Question

A stone is thrown horizontally with velocity $\sqrt {2gh}$ from a top of a tower of height $h$ . Find where it will strike the level ground through the foot of the tower. What will be its striking velocity?

Answer 1

Use the displacement formula in the equation of motion, substitute the vertical travelling condition in it to find the time taken.

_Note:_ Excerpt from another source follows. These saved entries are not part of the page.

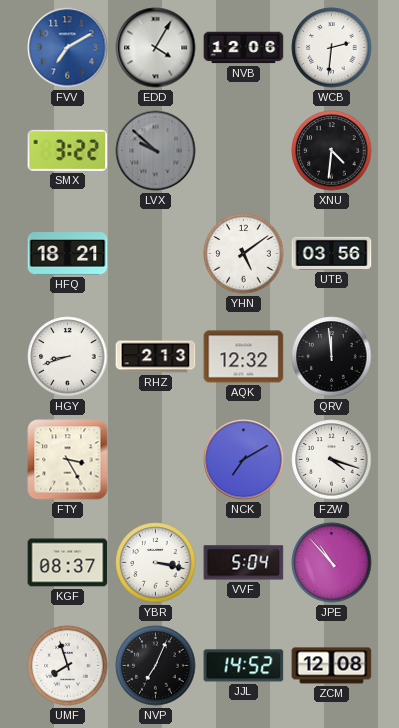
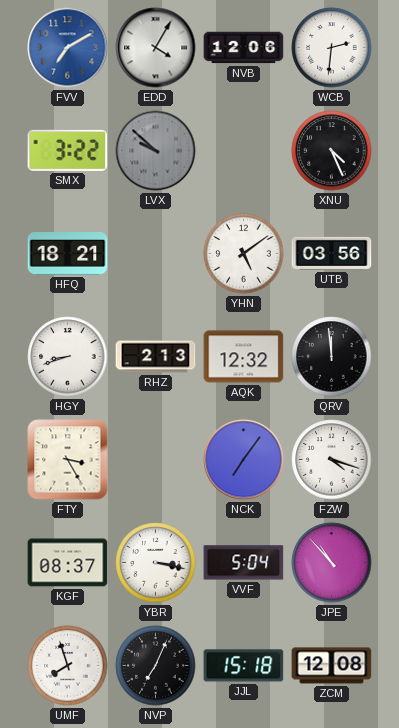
XNU: 4:31 -> 4:26
NCK: 7:10 -> 7:06
JJL: 14:52 -> 15:18
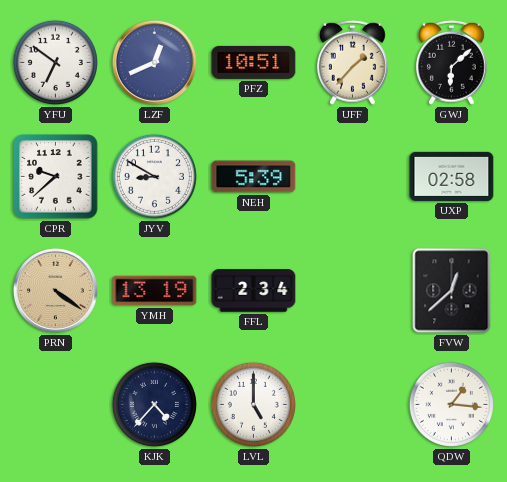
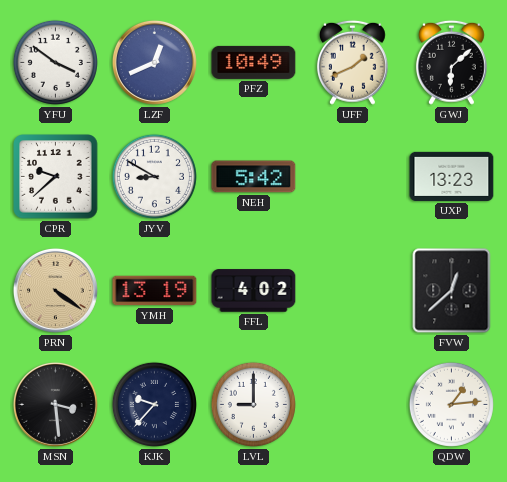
YFU: 6:51 -> 3:51
PFZ: 10:51 -> 10:49
UFF: 1:37 -> 1:41
NEH: 5:39 -> 5:42
UXP: 02:58 -> 13:23
FFL: 2:34 -> 4:02
MSN: none -> 3:29
KJK: 4:37 -> 9:37
LVL: 5:00 -> 9:00
QDW: 1:16 -> 1:14
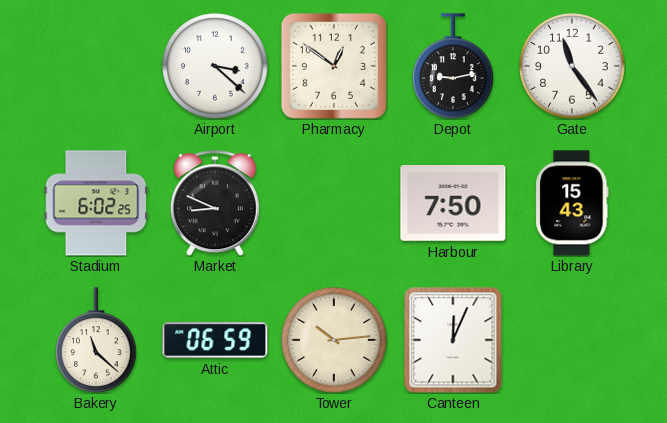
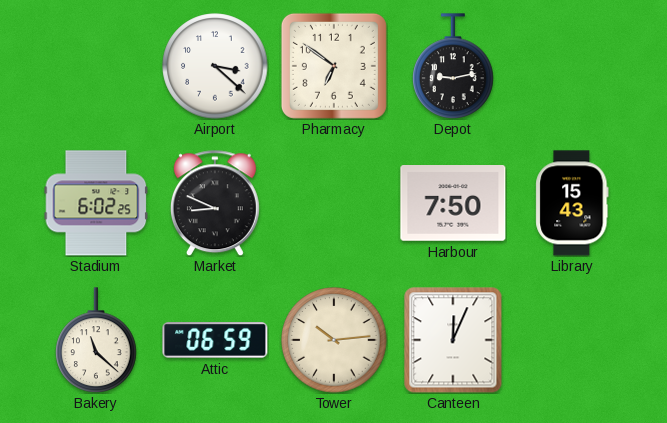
Pharmacy: 12:51 -> 6:51
Gate: 11:24 -> none
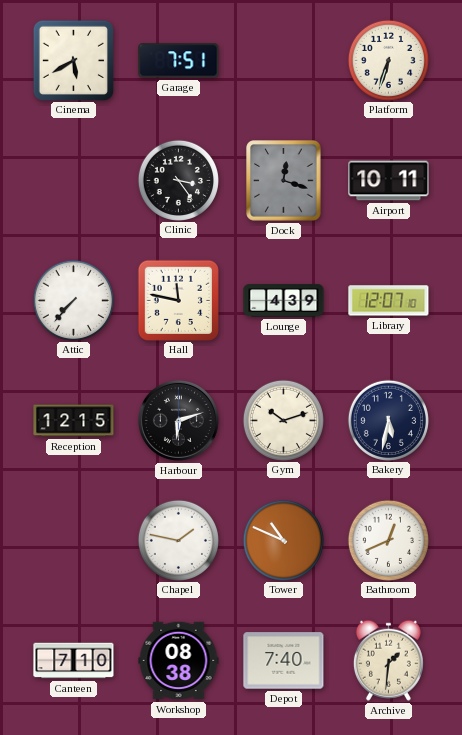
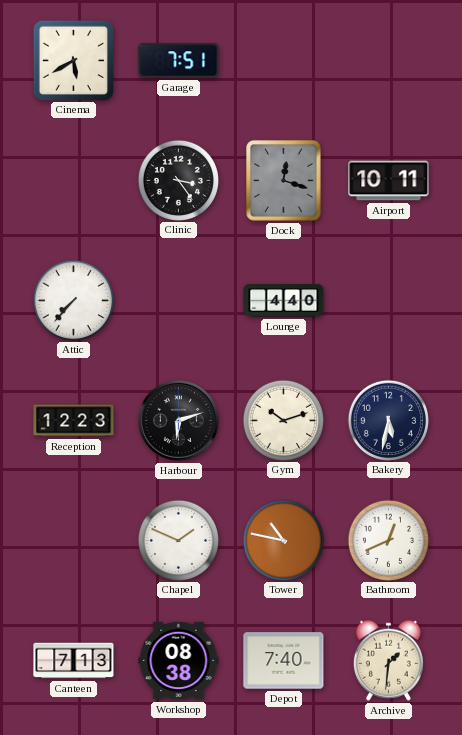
Platform: 6:33 -> none
Hall: 11:47 -> none
Lounge: 4:39 -> 4:40
Library: 12:07 -> none
Reception: 12:15 -> 12:23
Chapel: 1:47 -> 1:49
Tower: 10:49 -> 10:47
Canteen: 7:10 -> 7:13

Substitute the obtained time taken in the formula of the distance to find the distance of the falling body from the tower and to find the velocity striking add both the velocity.

Formula used:
$s = ut + \dfrac{1}{2}a{t^2}$
Where, $s$ is the displacement of the body, $u$ is the initial velocity, $a$ is the acceleration due to gravity and $t$ is the time taken.

Complete step by step answer:
According to the question, the horizontal velocity of the body is $v = \sqrt {2gh}$.
And we know that,
$s = ut + \dfrac{1}{2}a{t^2}$
The vertical velocity of the body is 0 since there is no vertical movement.
$- h = 0 - \dfrac{1}{2}g{t^2} \\\ \Rightarrow h = \dfrac{{g{t^2}}}{2} \\\$
In order to determine the duration of the movement,
$h = \dfrac{{g{t^2}}}{2} \\\ \Rightarrow t = \sqrt {\dfrac{{2h}}{g}} \\\$
Using the formula of distance,
$d = vt$
Now, to find the distance let us substitute the horizontal velocity.
$x = \sqrt {2gh} \times \sqrt {\dfrac{{2h}}{g}} = 2h$
So, the horizontal distance from the tower is obtained as $2h$. Here We see that the modulus of final vertical velocity and horizontal velocity is equal. As such the resultant velocity as stone hits ground will make an angle of ${45^ \circ }$ with the y-axis so combining both the velocities we get,
$v = \sqrt {{{\left( {\sqrt {2gh} } \right)}^2} + {{\left( {\sqrt {2gh} } \right)}^2}} \\\ \therefore v = 2\sqrt {gh} \\\$
Hence, the striking velocity is $2\sqrt {gh}$.

Note: Keep in mind that in the above solution, the body makes some horizontal movement before falling to the earth by travelling vertically after the exerted force has passed over it. In the equation of motion, the vertical condition is used to calculate the distance, whereas the horizontal condition is used to find the distance.